(Try it) What lines in the entries below contain the word "with"? Copy all of them.

↓

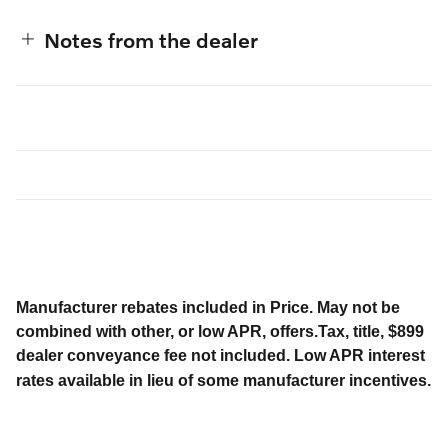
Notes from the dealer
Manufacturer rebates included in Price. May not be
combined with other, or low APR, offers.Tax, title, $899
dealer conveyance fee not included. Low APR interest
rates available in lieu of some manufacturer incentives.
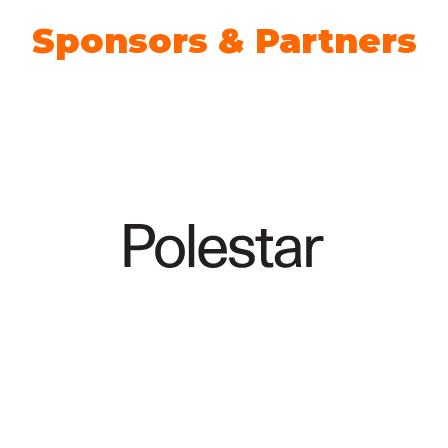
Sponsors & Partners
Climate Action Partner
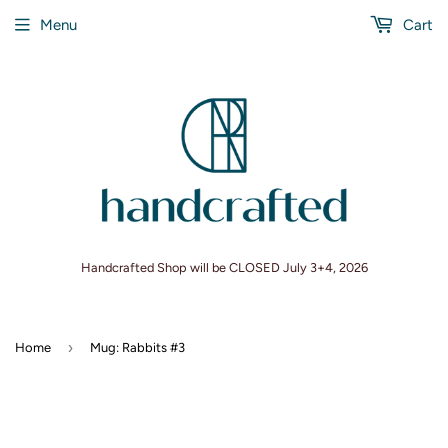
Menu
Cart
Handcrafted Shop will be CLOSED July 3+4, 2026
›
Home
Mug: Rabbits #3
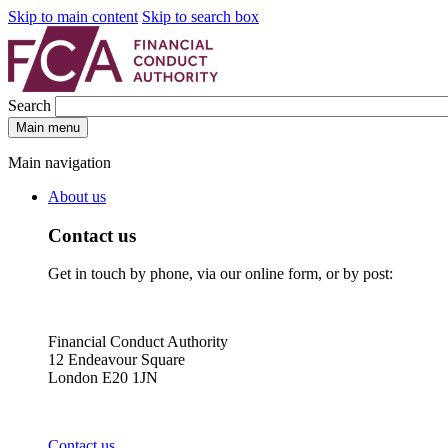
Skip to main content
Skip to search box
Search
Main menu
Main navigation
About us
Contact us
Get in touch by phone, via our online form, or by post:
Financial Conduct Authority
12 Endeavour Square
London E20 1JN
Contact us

↑
↓

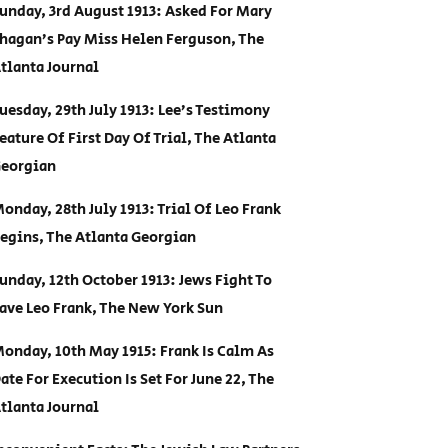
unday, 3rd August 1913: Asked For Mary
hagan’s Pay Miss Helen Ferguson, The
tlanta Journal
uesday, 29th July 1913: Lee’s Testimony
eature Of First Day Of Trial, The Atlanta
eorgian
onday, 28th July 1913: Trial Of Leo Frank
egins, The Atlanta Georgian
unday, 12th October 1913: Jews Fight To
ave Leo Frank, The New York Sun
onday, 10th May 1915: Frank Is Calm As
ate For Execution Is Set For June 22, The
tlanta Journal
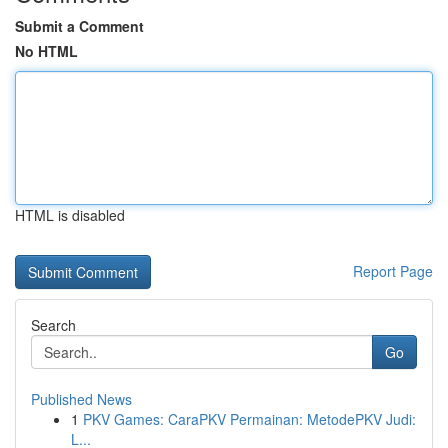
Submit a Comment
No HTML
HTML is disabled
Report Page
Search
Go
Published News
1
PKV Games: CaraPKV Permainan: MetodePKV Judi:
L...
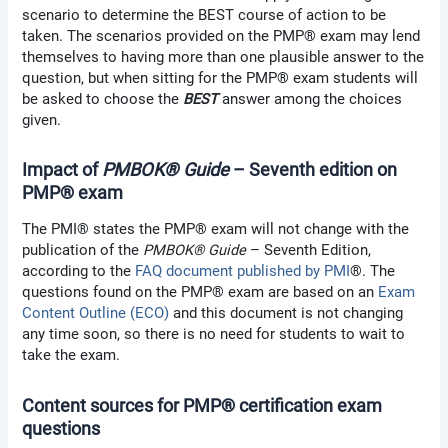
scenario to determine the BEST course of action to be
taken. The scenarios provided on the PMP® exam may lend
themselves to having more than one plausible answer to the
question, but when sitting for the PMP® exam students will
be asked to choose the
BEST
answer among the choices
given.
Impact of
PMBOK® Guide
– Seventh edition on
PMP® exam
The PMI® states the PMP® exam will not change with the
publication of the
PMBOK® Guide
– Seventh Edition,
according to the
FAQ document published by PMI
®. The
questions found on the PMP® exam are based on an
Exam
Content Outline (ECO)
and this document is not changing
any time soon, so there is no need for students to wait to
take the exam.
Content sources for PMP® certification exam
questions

↑

(Task output)
combined with other, or low APR, offers.Tax, title, $899
The PMI® states the PMP® exam will not change with the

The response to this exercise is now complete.